Using the Enneagram can help us begin to acknowledge and accept those parts of us that don’t fit within our idealized versions of ourselves. Each Type Structure has its Idealized Image, Avoidance, and a sub-conscious Defense Mechanism that keeps everything in check. I can use my Type Eight perspective as an example: My idealization of myself is “I Am Strong.” I Avoid being Vulnerable. I do this by using Denial as my defense mechanism. When I apply this principle to my life I get scenarios like the following: I have a loved one that I couldn’t reach and hadn’t spoken to in several weeks. When I finally got in touch with him, I scolded him and told him how hurt I was. (What was coming out of me wasn’t hurt, but anger). I told him all the reasons why he shouldn’t disregard me in that way. I was trying to control his behavior so that I didn’t have to feel the pain. That’s how I do life when my Eight Structure has me in its grip. I control people to avoid being hurt by them.

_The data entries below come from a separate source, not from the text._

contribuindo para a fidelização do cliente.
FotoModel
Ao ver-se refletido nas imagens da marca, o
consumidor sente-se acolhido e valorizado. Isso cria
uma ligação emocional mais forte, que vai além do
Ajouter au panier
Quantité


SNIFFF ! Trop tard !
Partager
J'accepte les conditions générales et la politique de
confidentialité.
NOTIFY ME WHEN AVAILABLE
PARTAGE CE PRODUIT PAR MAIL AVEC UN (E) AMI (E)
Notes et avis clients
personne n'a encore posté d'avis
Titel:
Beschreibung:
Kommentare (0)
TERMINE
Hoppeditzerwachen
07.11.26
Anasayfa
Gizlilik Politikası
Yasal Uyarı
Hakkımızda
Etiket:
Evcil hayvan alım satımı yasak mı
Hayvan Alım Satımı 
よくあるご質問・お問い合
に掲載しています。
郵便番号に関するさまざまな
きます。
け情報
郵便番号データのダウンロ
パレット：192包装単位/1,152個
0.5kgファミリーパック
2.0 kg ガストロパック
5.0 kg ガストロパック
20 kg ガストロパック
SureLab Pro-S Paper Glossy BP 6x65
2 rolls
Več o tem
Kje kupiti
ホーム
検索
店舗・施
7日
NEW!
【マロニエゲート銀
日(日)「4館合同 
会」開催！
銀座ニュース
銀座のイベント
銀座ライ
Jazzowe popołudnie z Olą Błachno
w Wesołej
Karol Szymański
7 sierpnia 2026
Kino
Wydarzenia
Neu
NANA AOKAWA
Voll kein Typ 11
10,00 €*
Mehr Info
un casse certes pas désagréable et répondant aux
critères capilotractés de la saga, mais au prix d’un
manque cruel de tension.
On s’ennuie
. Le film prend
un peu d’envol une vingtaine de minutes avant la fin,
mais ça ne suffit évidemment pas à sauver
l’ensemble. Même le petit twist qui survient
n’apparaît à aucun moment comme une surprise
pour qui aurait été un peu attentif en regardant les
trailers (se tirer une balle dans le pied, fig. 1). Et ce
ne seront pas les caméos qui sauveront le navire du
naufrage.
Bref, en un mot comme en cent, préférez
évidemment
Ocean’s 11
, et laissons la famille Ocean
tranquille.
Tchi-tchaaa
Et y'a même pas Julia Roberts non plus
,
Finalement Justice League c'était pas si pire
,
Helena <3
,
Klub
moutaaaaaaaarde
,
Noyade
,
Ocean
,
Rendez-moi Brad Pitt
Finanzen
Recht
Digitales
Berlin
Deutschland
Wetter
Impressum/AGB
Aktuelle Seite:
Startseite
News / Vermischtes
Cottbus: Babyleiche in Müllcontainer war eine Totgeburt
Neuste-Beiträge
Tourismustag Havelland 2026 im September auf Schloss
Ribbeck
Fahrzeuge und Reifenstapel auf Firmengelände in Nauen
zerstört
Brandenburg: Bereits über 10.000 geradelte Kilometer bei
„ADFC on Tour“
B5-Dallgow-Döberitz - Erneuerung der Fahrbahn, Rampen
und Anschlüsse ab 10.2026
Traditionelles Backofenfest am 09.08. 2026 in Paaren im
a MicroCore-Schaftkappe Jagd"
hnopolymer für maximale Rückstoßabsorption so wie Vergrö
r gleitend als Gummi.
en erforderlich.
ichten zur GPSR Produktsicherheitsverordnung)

I had been working with the Enneagram for a while and was able to observe my behavior even in that moment. What happened to me was an experience I hope I never forget. Simply watching myself with curiosity, even as I was demanding and controlling, brought me “online” with myself and I stopped mid-sentence and began to cry. I took a breath and said quietly, “I really miss you.” I was now in touch with my vulnerability. I was no longer focused on his response to me, but on what I was feeling on the inside. From this new vantage point, I could begin communicating with him in a way more honoring to myself and to him. I could begin in vulnerability to share with him how I felt about him and how important it is to me to have him in my life. This is a whole different kind of conversation with someone I care about so deeply. This is the kind of conversation that honors everyone and provides a foundation for a way forward that is deeper and more real.
Putting my vulnerability out there didn’t ensure a positive outcome. I wasn’t sure if he would receive it or “stomp” on it. But, that was a risk I was willing to take because in that moment, it was the only True thing I had to give.
Reading about my defense mechanism and what I avoid is one thing; living it is another. I’ve experienced many scenarios in my life similar to the one above and have walked away in anger, having never gotten in touch with my true feelings and believing myself to be totally justified in my reactions. What I didn’t realize was that the very thing I wanted – connection with another – was being damaged. My vulnerability might have been safe for one more day, but my relationships surely weren’t.